RE: The Catcher in the Rye home assignment
- Many readers observe that The Catcher in the Rye is a novel about grief. In what ways does Holden exhibit aspects of the grieving process? Does he reach any sort of closure or letting go? How do you know?
- In what ways is The Catcher in the Rye a novel of social protest? What aspects of society does Salinger critique? What alternatives does he offer?
- Holden, like each of us, faces living in a world he did not create. Nobody, not even Holden, can live in a culture without having some of it rub off on them. What faults of his society does Holden exhibit? How does Salinger reveal these faults to readers?
Many readers observe that The Catcher in the Rye is a novel about grief. In what ways does Holden exhibit aspects of the grieving process? Does he reach any sort of closure or letting go? How do you know?

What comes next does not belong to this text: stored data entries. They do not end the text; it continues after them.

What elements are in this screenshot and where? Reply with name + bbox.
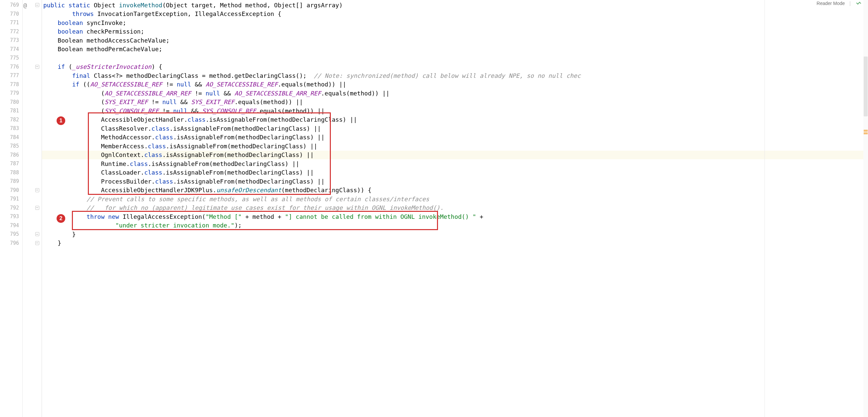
fold-toggle-icon[interactable] (35, 3, 39, 7)
line-number[interactable]: 793 (0, 212, 22, 221)
code-line[interactable]: (SYS_CONSOLE_REF != null && SYS_CONSOLE_… (42, 106, 868, 115)
inspection-ok-icon[interactable] (855, 0, 862, 7)
code-line[interactable]: OgnlContext.class.isAssignableFrom(metho… (42, 151, 868, 160)
fold-cell[interactable] (33, 124, 41, 133)
line-number[interactable]: 788 (0, 168, 22, 177)
line-number[interactable]: 774 (0, 45, 22, 54)
code-line[interactable]: Boolean methodPermCacheValue; (42, 45, 868, 54)
fold-toggle-icon[interactable] (35, 206, 39, 210)
fold-toggle-icon[interactable] (35, 241, 39, 245)
fold-cell[interactable] (33, 221, 41, 230)
code-line[interactable]: throws InvocationTargetException, Illega… (42, 10, 868, 19)
fold-cell[interactable] (33, 71, 41, 80)
fold-cell[interactable] (33, 133, 41, 142)
line-number[interactable]: 781 (0, 106, 22, 115)
fold-cell[interactable] (33, 80, 41, 89)
fold-cell[interactable] (33, 177, 41, 186)
fold-column[interactable] (33, 0, 42, 417)
code-line[interactable]: boolean checkPermission; (42, 27, 868, 36)
line-number[interactable]: 780 (0, 98, 22, 107)
code-line[interactable]: } (42, 239, 868, 248)
code-line[interactable]: AccessibleObjectHandlerJDK9Plus.unsafeOr… (42, 186, 868, 195)
code-line[interactable]: throw new IllegalAccessException("Method… (42, 212, 868, 221)
code-editor[interactable]: public static Object invokeMethod(Object… (42, 0, 868, 417)
line-number[interactable]: 794 (0, 221, 22, 230)
line-number[interactable]: 770 (0, 10, 22, 19)
warning-mark[interactable] (864, 130, 868, 132)
vcs-cell (23, 204, 33, 212)
line-number[interactable]: 776 (0, 63, 22, 71)
fold-cell[interactable] (33, 115, 41, 125)
code-line[interactable]: AccessibleObjectHandler.class.isAssignab… (42, 115, 868, 125)
code-line[interactable]: boolean syncInvoke; (42, 18, 868, 27)
fold-cell[interactable] (33, 106, 41, 115)
fold-cell[interactable] (33, 151, 41, 160)
code-line[interactable]: if ((AO_SETACCESSIBLE_REF != null && AO_… (42, 80, 868, 89)
line-number[interactable]: 771 (0, 18, 22, 27)
line-number[interactable]: 777 (0, 71, 22, 80)
code-line[interactable]: // Prevent calls to some specific method… (42, 195, 868, 204)
scrollbar-thumb[interactable] (864, 57, 868, 116)
code-line[interactable]: } (42, 230, 868, 239)
line-number[interactable]: 785 (0, 142, 22, 151)
fold-cell[interactable] (33, 54, 41, 63)
code-line[interactable] (42, 54, 868, 63)
fold-cell[interactable] (33, 195, 41, 204)
fold-cell[interactable] (33, 212, 41, 221)
line-number[interactable]: 775 (0, 54, 22, 63)
code-line[interactable]: if (_useStricterInvocation) { (42, 63, 868, 71)
fold-toggle-icon[interactable] (35, 188, 39, 192)
code-line[interactable]: ClassLoader.class.isAssignableFrom(metho… (42, 168, 868, 177)
line-number[interactable]: 783 (0, 124, 22, 133)
fold-cell[interactable] (33, 63, 41, 71)
code-line[interactable]: public static Object invokeMethod(Object… (42, 1, 868, 10)
line-number[interactable]: 782 (0, 115, 22, 125)
line-number[interactable]: 795 (0, 230, 22, 239)
fold-cell[interactable] (33, 18, 41, 27)
line-number[interactable]: 791 (0, 195, 22, 204)
fold-cell[interactable] (33, 204, 41, 212)
line-number[interactable]: 789 (0, 177, 22, 186)
fold-cell[interactable] (33, 89, 41, 98)
line-number[interactable]: 778 (0, 80, 22, 89)
line-number[interactable]: 787 (0, 159, 22, 168)
fold-cell[interactable] (33, 142, 41, 151)
line-number[interactable]: 784 (0, 133, 22, 142)
fold-cell[interactable] (33, 159, 41, 168)
line-number-gutter[interactable]: 7697707717727737747757767777787797807817… (0, 0, 23, 417)
code-line[interactable]: MethodAccessor.class.isAssignableFrom(me… (42, 133, 868, 142)
fold-cell[interactable] (33, 10, 41, 19)
fold-cell[interactable] (33, 168, 41, 177)
line-number[interactable]: 792 (0, 204, 22, 212)
code-line[interactable]: Boolean methodAccessCacheValue; (42, 36, 868, 45)
fold-toggle-icon[interactable] (35, 232, 39, 236)
code-line[interactable]: ProcessBuilder.class.isAssignableFrom(me… (42, 177, 868, 186)
fold-cell[interactable] (33, 239, 41, 248)
line-number[interactable]: 779 (0, 89, 22, 98)
fold-cell[interactable] (33, 45, 41, 54)
code-line[interactable]: final Class<?> methodDeclaringClass = me… (42, 71, 868, 80)
fold-toggle-icon[interactable] (35, 65, 39, 69)
code-line[interactable]: (AO_SETACCESSIBLE_ARR_REF != null && AO_… (42, 89, 868, 98)
fold-cell[interactable] (33, 230, 41, 239)
line-number[interactable]: 786 (0, 151, 22, 160)
code-line[interactable]: MemberAccess.class.isAssignableFrom(meth… (42, 142, 868, 151)
line-number[interactable]: 796 (0, 239, 22, 248)
code-line[interactable]: (SYS_EXIT_REF != null && SYS_EXIT_REF.eq… (42, 98, 868, 107)
line-number[interactable]: 790 (0, 186, 22, 195)
error-stripe[interactable] (863, 0, 868, 417)
fold-cell[interactable] (33, 27, 41, 36)
reader-mode-link[interactable]: Reader Mode (817, 1, 845, 6)
line-number[interactable]: 769 (0, 1, 22, 10)
warning-mark[interactable] (864, 132, 868, 134)
fold-cell[interactable] (33, 186, 41, 195)
code-line[interactable]: ClassResolver.class.isAssignableFrom(met… (42, 124, 868, 133)
code-line[interactable]: "under stricter invocation mode."); (42, 221, 868, 230)
line-number[interactable]: 772 (0, 27, 22, 36)
fold-cell[interactable] (33, 1, 41, 10)
fold-cell[interactable] (33, 98, 41, 107)
line-number[interactable]: 773 (0, 36, 22, 45)
code-line[interactable]: // for which no (apparent) legitimate us… (42, 204, 868, 212)
fold-cell[interactable] (33, 36, 41, 45)
code-line[interactable]: Runtime.class.isAssignableFrom(methodDec… (42, 159, 868, 168)
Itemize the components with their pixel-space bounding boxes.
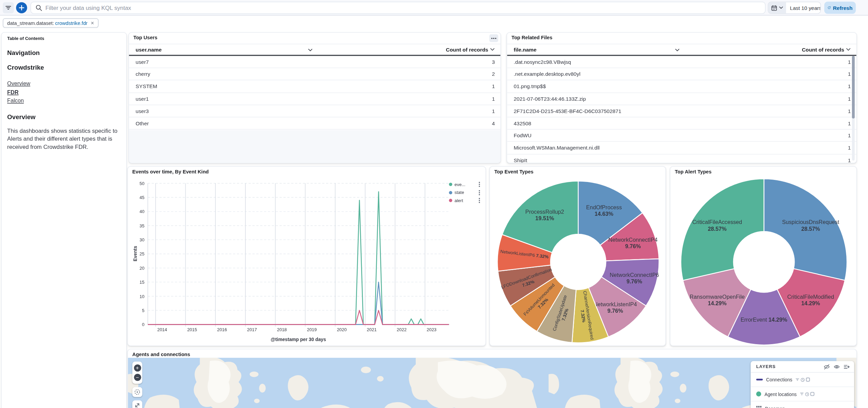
cell-count[interactable]: 4 [492,120,500,126]
layer-item-basemap[interactable]: Basemap [751,402,854,408]
toc-link-falcon[interactable]: Falcon [7,96,120,105]
table-row[interactable]: .net.example.desktop.ev80yl1 [507,68,856,81]
eye-icon[interactable] [834,364,840,370]
events-line-chart[interactable]: 2014201520162017201820192020202120222023… [128,167,486,346]
cell-count[interactable]: 2 [492,71,500,77]
layer-grid-swatch [756,406,762,408]
world-map[interactable] [128,358,856,408]
refresh-label: Refresh [833,5,852,11]
table-row[interactable]: .dat.nosync2c98.VBwjsq1 [507,56,856,68]
cell-name[interactable]: cherry [129,71,150,77]
legend-item-alert[interactable]: alert [449,198,481,203]
column-header-user-name[interactable]: user.name [129,46,162,53]
table-row[interactable]: SYSTEM1 [129,81,500,93]
layer-line-swatch [756,379,763,381]
calendar-dropdown[interactable] [768,2,786,13]
table-row[interactable]: user31 [129,105,500,117]
column-header-count[interactable]: Count of records [446,46,500,53]
cell-count[interactable]: 3 [492,59,500,65]
table-row[interactable]: user73 [129,56,500,68]
toc-link-fdr[interactable]: FDR [7,88,120,96]
panel-options-icon[interactable] [489,34,498,42]
cell-name[interactable]: SYSTEM [129,83,157,89]
table-row[interactable]: user11 [129,93,500,105]
table-row[interactable]: Microsoft.WSMan.Management.ni.dll1 [507,142,856,154]
cell-name[interactable]: Microsoft.WSMan.Management.ni.dll [507,145,600,151]
table-row[interactable]: 2F71C2D4-D215-453E-BF4C-D6C0375028711 [507,105,856,117]
layer-item-agent-locations[interactable]: Agent locations [751,387,854,402]
cell-name[interactable]: ShipIt [507,157,527,163]
legend-color-dot [449,183,452,186]
remove-filter-icon[interactable]: × [91,20,94,26]
chevron-down-icon[interactable] [675,48,680,52]
series-alert[interactable] [148,310,449,324]
cell-name[interactable]: 2F71C2D4-D215-453E-BF4C-D6C037502871 [507,108,622,114]
legend-item-event[interactable]: eve... [449,182,481,187]
zoom-in-button[interactable]: + [134,364,141,371]
chevron-down-icon[interactable] [308,48,313,52]
y-tick-label: 35 [140,223,144,228]
refresh-button[interactable]: Refresh [824,2,856,14]
cell-count[interactable]: 1 [492,108,500,114]
eye-closed-icon[interactable] [824,364,830,370]
layer-checkbox[interactable] [806,378,810,381]
layer-item-connections[interactable]: Connections [751,372,854,387]
kql-search-input[interactable]: Filter your data using KQL syntax [30,2,766,14]
y-tick-label: 5 [142,308,144,313]
layer-clock-icon[interactable] [801,377,805,382]
column-header-count[interactable]: Count of records [802,46,856,53]
y-axis-title: Events [132,237,138,270]
table-row[interactable]: 4325081 [507,117,856,130]
legend-actions-icon[interactable] [478,189,481,195]
legend-actions-icon[interactable] [478,182,481,187]
expand-map-button[interactable] [132,400,142,408]
layer-label: Agent locations [765,391,797,397]
x-tick-label: 2019 [307,327,317,332]
scrollbar-thumb[interactable] [852,56,855,119]
legend-actions-icon[interactable] [478,198,481,203]
top-navigation-bar: Filter your data using KQL syntax Last 1… [0,0,868,15]
table-row[interactable]: cherry2 [129,68,500,81]
table-row[interactable]: ShipIt1 [507,154,856,163]
time-range-picker[interactable]: Last 10 years [768,2,821,14]
cell-name[interactable]: 01.png.tmp$$ [507,83,546,89]
toc-link-overview[interactable]: Overview [7,79,120,88]
fit-to-data-button[interactable] [132,387,142,397]
layer-checkbox[interactable] [811,392,814,396]
cell-name[interactable]: 432508 [507,120,531,126]
table-row[interactable]: 2021-07-06T23:44:46.133Z.zip1 [507,93,856,105]
table-row[interactable]: FodWU1 [507,130,856,142]
cell-name[interactable]: user7 [129,59,149,65]
series-state[interactable] [148,282,449,324]
y-tick-label: 25 [140,251,144,256]
x-tick-label: 2022 [397,327,407,332]
toc-heading-crowdstrike: Crowdstrike [7,64,120,71]
event-types-donut-chart[interactable]: EndOfProcess14.63%NetworkConnectIP49.76%… [490,167,666,346]
layer-clock-icon[interactable] [805,392,809,396]
alert-types-donut-chart[interactable]: SuspiciousDnsRequest28.57%CriticalFileMo… [670,167,857,346]
cell-name[interactable]: FodWU [507,132,532,139]
cell-count[interactable]: 1 [492,96,500,102]
zoom-out-button[interactable]: − [134,374,141,381]
time-range-label[interactable]: Last 10 years [786,2,821,13]
column-header-file-name[interactable]: file.name [507,46,537,53]
layer-filter-icon[interactable] [796,378,799,381]
filter-pill[interactable]: data_stream.dataset: crowdstrike.fdr × [3,18,98,28]
scrollbar[interactable] [852,56,855,161]
cell-count[interactable]: 1 [492,83,500,89]
cell-name[interactable]: .net.example.desktop.ev80yl [507,71,581,77]
top-users-table-body: user73cherry2SYSTEM1user11user31Other4 [129,56,500,163]
layers-list: ConnectionsAgent locationsBasemap [751,372,854,408]
layer-filter-icon[interactable] [800,392,804,396]
cell-name[interactable]: user3 [129,108,149,114]
cell-name[interactable]: Other [129,120,149,126]
legend-item-state[interactable]: state [449,189,481,195]
collapse-layers-icon[interactable] [844,364,850,370]
add-filter-button[interactable] [16,2,27,13]
table-row[interactable]: 01.png.tmp$$1 [507,81,856,93]
table-row[interactable]: Other4 [129,117,500,130]
filter-menu-button[interactable] [3,2,14,13]
cell-name[interactable]: 2021-07-06T23:44:46.133Z.zip [507,96,586,102]
cell-name[interactable]: user1 [129,96,149,102]
cell-name[interactable]: .dat.nosync2c98.VBwjsq [507,59,571,65]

Death is a consistent theme in the novel. It is continually implied by the presence of Holden’s younger brother’s spirit, even though Allie has been dead for about three years. When Holden fears for his own existence, such as when he feels that he might disappear, he speaks to Allie. He is haunted by the thought of Allie in the rainy cemetery surrounded by tombstones and dead people. Holden associates death with the mutability of time. He wishes that everything could just stay the way it is, that time could stand still, especially when something beautiful happens. When he compares this to the displays under glass at the museum, Holden seems to be rejecting life itself. Life is change. Aging and mutability are inevitable. It isn’t just that society wants Holden to grow up; his own biological condition insists that he become an adult. When he resists change, Holden is fighting the biological clock that eventually will result in old age and death. He also resists simply growing up. Although we may admire his candor and even sometimes identify with his adolescent wish, we are left to conclude that Holden’s way leads to considerable frustration and, eventually, madness.